IRS and Treasury Finalize E-Filing Rules for Businesses

Taxes | February 21, 2023

IRS and Treasury Finalize E-Filing Rules for Businesses

The final regulations reflect changes made by the Taxpayer First Act that strengthen e-filing requirements.

Jason Bramwell

The IRS and the Treasury Department on Tuesday issued final regulations pertaining to companies filing returns and other documents electronically starting in 2024.

The final regulations impact filers of:

  • Partnership returns;
  • Corporate income tax returns;
  • Unrelated business income tax returns;
  • Withholding tax returns;
  • Certain information returns;
  • Registration statements;
  • Disclosure statements;
  • Notifications;
  • Actuarial reports; and
  • Certain excise tax returns.

The final regulations reflect changes made by the Taxpayer First Act that strengthen e-filing requirements. The law, enacted in 2019, authorizes the Treasury Department to issue regulations to reduce the threshold for when taxpayers are required to e-file returns.

Specifically, the final regulations:

  • Reduce the 250-return threshold enacted in prior regulations to generally require e-filing by filers of 10 or more returns in a calendar year. The final regulations also create several new regulations to require e-filing of certain returns and other documents not previously required to be e-filed.
  • Require filers to aggregate almost all information return types covered by the regulation to determine whether a filer meets the 10-return threshold and is required to e-file their information returns. Earlier regulations applied the 250-return threshold separately to each type of information return covered by the regulations.
  • Eliminate the e-filing exception for income tax returns of corporations that report total assets under $10 million at the end of their taxable year.
  • Require partnerships with more than 100 partners to e-file information returns, and they require partnerships required to file at least 10 returns of any type during the calendar year to e-file their partnership return. 

The final regulations come just as the IRS unveiled a new online portal last month to help businesses file Form 1099 series information returns electronically. Known as the Information Returns Intake System (IRIS), this free e-filing service is secure and requires no special software. Though available to any size business, IRIS may be especially useful to small businesses that currently send their 1099 forms on paper to the IRS.

In 2021, about 82% of all corporate income tax returns were e-filed, and almost 90% of partnership tax returns were e-filed.
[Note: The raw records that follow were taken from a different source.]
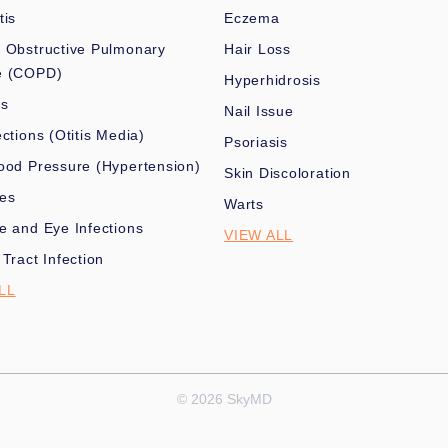
tis
Eczema
 Obstructive Pulmonary
Hair Loss
e (COPD)
Hyperhidrosis
es
Nail Issue
ections (Otitis Media)
Psoriasis
ood Pressure (Hypertension)
Skin Discoloration
nes
Warts
e and Eye Infections
VIEW ALL
 Tract Infection
LL
© 2026 SkyMD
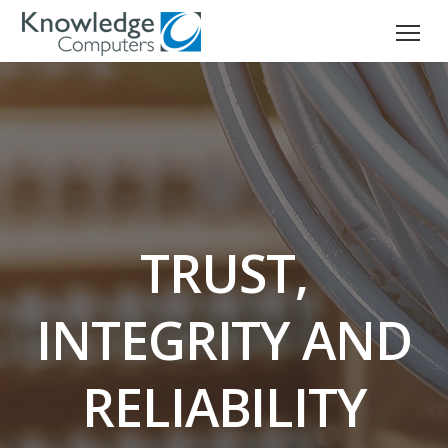
TRUST,
INTEGRITY AND
RELIABILITY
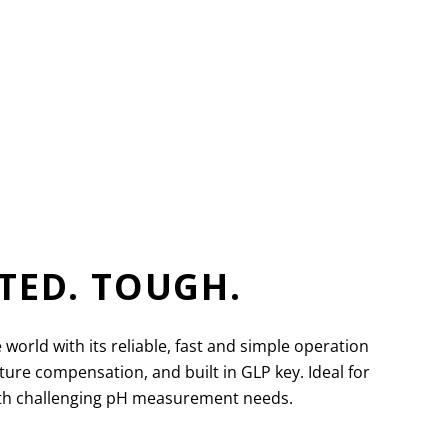
TED. TOUGH.
ld with its reliable, fast and simple operation
re compensation, and built in GLP key. Ideal for
with challenging pH measurement needs.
The IRS receives nearly 4 billion information returns per year and expects to receive nearly 5 billion by 2028. In 2019, the IRS still received nearly 40 million paper information returns, even though approximately 99% of all information returns for that year were e-filed.

The final regulations generally provide hardship waivers for filers that would experience hardship in complying with the e-filing requirements and administrative exemptions from the e-filing requirements to promote effective and efficient tax administration, the IRS said.